#### Data supplied

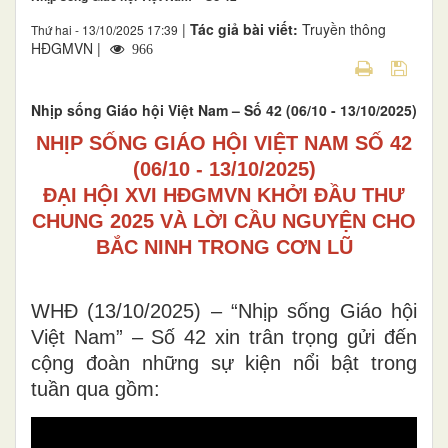
|
Tác giả bài viết:
Truyền thông
Thứ hai - 13/10/2025 17:39
HĐGMVN |
966
Nhịp sống Giáo hội Việt Nam – Số 42 (06/10 - 13/10/2025)
NHỊP SỐNG GIÁO HỘI VIỆT NAM SỐ 42
(06/10 - 13/10/2025)
ĐẠI HỘI XVI HĐGMVN KHỞI ĐẦU THƯ
CHUNG 2025 VÀ LỜI CẦU NGUYỆN CHO
BẮC NINH TRONG CƠN LŨ
WHĐ (13/10/2025) – “Nhịp sống Giáo hội
Việt Nam” – Số 42 xin trân trọng gửi đến
cộng đoàn những sự kiện nổi bật trong
tuần qua gồm:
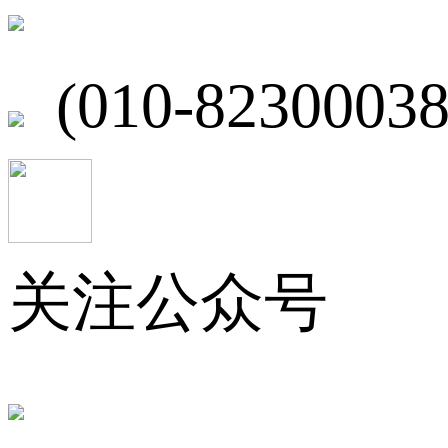
北京市海淀区
(010-82300038
关注公众号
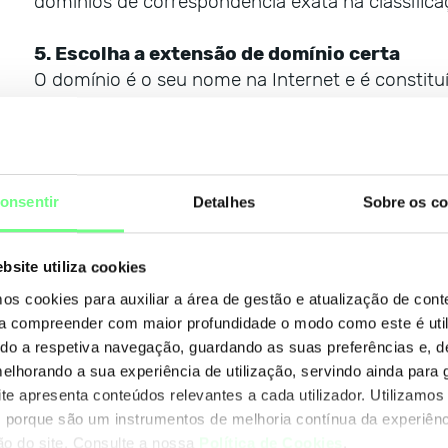
domínios de correspondência exata na classifica
5. Escolha a extensão de domínio certa
O domínio é o seu nome na Internet e é constitu
extensão. Por exemplo, o domínio dns.pt, o nome
extensão de domínio escolhida pode ter um gra
seu site é visto.
onsentir
Detalhes
Sobre os co
A extensão .pt é a escolha ideal para empresas
mercado nacional, que oferecem serviços para u
Portugal e que apresentam o seu país como um c
bsite utiliza cookies
negócio ou iniciativa. Mas também para o merca
mos cookies para auxiliar a área de gestão e atualização de con
 a compreender com maior profundidade o modo como este é util
Os domínios .pt permitem situar o seu negócio 
ando a respetiva navegação, guardando as suas preferências e, 
com Portugal beneficiam de uma imagem positi
melhorando a sua experiência de utilização, servindo ainda para g
externamente, enquanto, por exemplo, os domínio
ite apresenta conteúdos relevantes a cada utilizador. Utilizamos
menos profissionais e têm sido associados a site
 porque são um instrumentos de melhoria contínua da experiênc
ção do site. Consulte a nossa
Política de Cookies
.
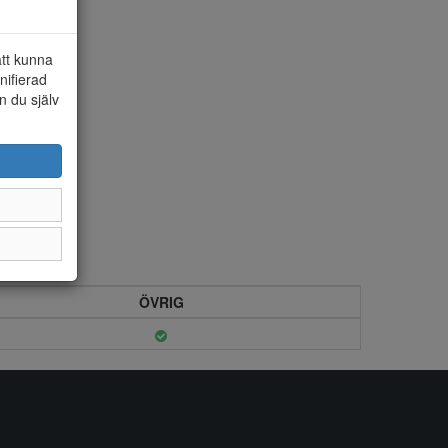
att kunna
nifierad
n du själv
ÖVRIG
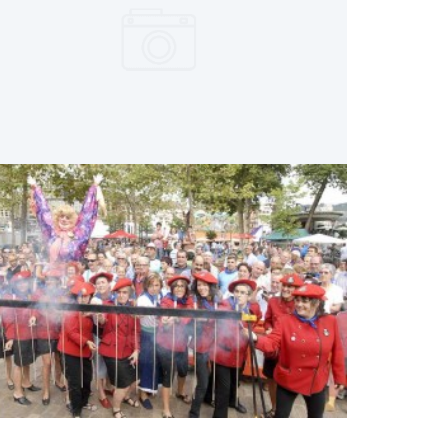
ASTE NAGUSIA 2013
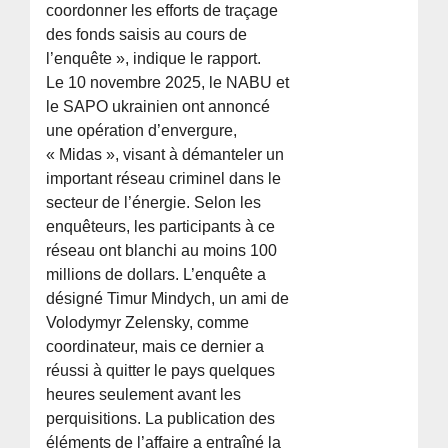
coordonner les efforts de traçage
des fonds saisis au cours de
l’enquête », indique le rapport.
Le 10 novembre 2025, le NABU et
le SAPO ukrainien ont annoncé
une opération d’envergure,
« Midas », visant à démanteler un
important réseau criminel dans le
secteur de l’énergie. Selon les
enquêteurs, les participants à ce
réseau ont blanchi au moins 100
millions de dollars. L’enquête a
désigné Timur Mindych, un ami de
Volodymyr Zelensky, comme
coordinateur, mais ce dernier a
réussi à quitter le pays quelques
heures seulement avant les
perquisitions. La publication des
éléments de l’affaire a entraîné la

#### Assignment
Every line of the material above should be repeated exactly, except for the pictures.

#### Solution below
|
Tác giả bài viết:
Truyền thông
Thứ hai - 13/10/2025 17:39
HĐGMVN |
966
Nhịp sống Giáo hội Việt Nam – Số 42 (06/10 - 13/10/2025)
NHỊP SỐNG GIÁO HỘI VIỆT NAM SỐ 42
(06/10 - 13/10/2025)
ĐẠI HỘI XVI HĐGMVN KHỞI ĐẦU THƯ
CHUNG 2025 VÀ LỜI CẦU NGUYỆN CHO
BẮC NINH TRONG CƠN LŨ
WHĐ (13/10/2025) – “Nhịp sống Giáo hội
Việt Nam” – Số 42 xin trân trọng gửi đến
cộng đoàn những sự kiện nổi bật trong
tuần qua gồm:
北京市海淀区
(010-82300038
关注公众号
domínios de correspondência exata na classifica
5. Escolha a extensão de domínio certa
O domínio é o seu nome na Internet e é constitu
extensão. Por exemplo, o domínio dns.pt, o nome
extensão de domínio escolhida pode ter um gra
seu site é visto.
onsentir
Detalhes
Sobre os co
A extensão .pt é a escolha ideal para empresas
mercado nacional, que oferecem serviços para u
Portugal e que apresentam o seu país como um c
bsite utiliza cookies
negócio ou iniciativa. Mas também para o merca
mos cookies para auxiliar a área de gestão e atualização de con
 a compreender com maior profundidade o modo como este é util
Os domínios .pt permitem situar o seu negócio 
ando a respetiva navegação, guardando as suas preferências e, 
com Portugal beneficiam de uma imagem positi
melhorando a sua experiência de utilização, servindo ainda para g
externamente, enquanto, por exemplo, os domínio
ite apresenta conteúdos relevantes a cada utilizador. Utilizamos
menos profissionais e têm sido associados a site
 porque são um instrumentos de melhoria contínua da experiênc
ção do site. Consulte a nossa
Política de Cookies
.
att kunna
nifierad
n du själv
ÖVRIG
ASTE NAGUSIA 2013
coordonner les efforts de traçage
des fonds saisis au cours de
l’enquête », indique le rapport.
Le 10 novembre 2025, le NABU et
le SAPO ukrainien ont annoncé
une opération d’envergure,
« Midas », visant à démanteler un
important réseau criminel dans le
secteur de l’énergie. Selon les
enquêteurs, les participants à ce
réseau ont blanchi au moins 100
millions de dollars. L’enquête a
désigné Timur Mindych, un ami de
Volodymyr Zelensky, comme
coordinateur, mais ce dernier a
réussi à quitter le pays quelques
heures seulement avant les
perquisitions. La publication des
éléments de l’affaire a entraîné la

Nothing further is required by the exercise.